The remaining disease is effectively treated with chemotherapy after surgery. Since the ovarian cancer is very sensitive to chemotherapy, the treatment is administered intravenously or intraperitoneally (injection of a substance into the body cavity), she said.
SURGERY TO PREVENT
For women with a family history or those who test positive for a BRCA1 or 2 genetic mutations, preventive surgery is recommended at an age 10 years younger than the age at diagnosis of the family member with the disease, Diaz-Arrastia said.
BRCA mutations often lead to cancer.
The patients desire to have children should be taken into account when deciding on preventive surgery, Diaz-Arrastia said.
Most women will be diagnosed in their late 50s and 60s after childbearing is completed. However, some women are diagnosed much younger.

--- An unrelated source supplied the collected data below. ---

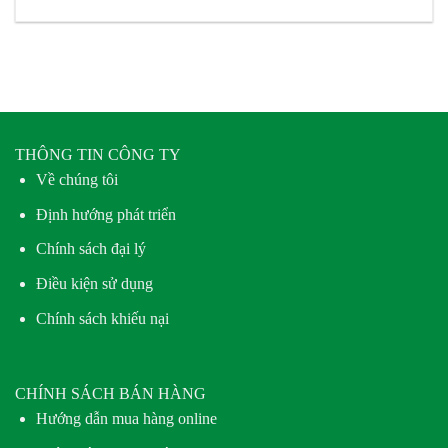
THÔNG TIN CÔNG TY
Về chúng tôi
Định hướng phát triển
Chính sách đại lý
Điều kiện sử dụng
Chính sách khiếu nại
CHÍNH SÁCH BÁN HÀNG
Hướng dẫn mua hàng online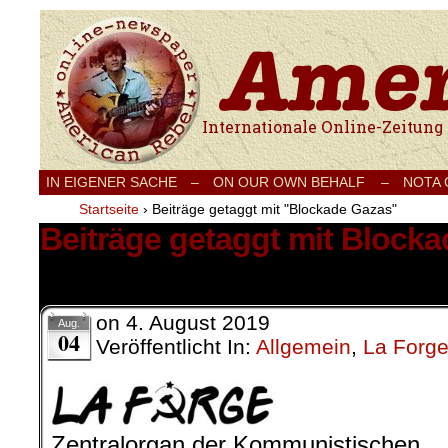
Internationale Onlinezeitung für Frieden
IN EIGENER SACHE
–
ON OUR OWN BEHALF –
NOTA
Startseite
›
Beiträge getaggt mit "Blockade Gazas"
Beiträge getaggt mit Block
1 Ergebnis.
on
4. August 2019
Aug.
04
Veröffentlicht In:
Allgemein
,
La Forg
Zentralorgan der Kommunistischen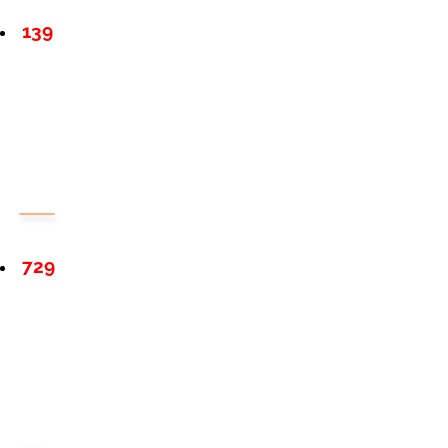
139
729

“With removal of the fallopian tubes and ovaries, there is a great reduction in chances of developing the disease, but there remains a small chance,” said Diaz-Arrastia. “It’s a risk-benefit decision.”
Surgery typically includes removal of both ovaries and fallopian tubes, since cancers can also arise in the fallopian tubes, Diaz-Arrastia said.
It is an outpatient procedure – typically patients go home the same day with three band-aids. In young women, the most common side effects of surgery are the consequences of an early menopause, hot flashes, vaginal dryness and osteoporosis — all treatable with medications.
Well-woman visits include a physical examination of the ovaries. “It’s important for women to keep up with these visits once a year even when cervical cancer screening with a pap smear or HPV test is not scheduled,” said Diaz-Arrastia.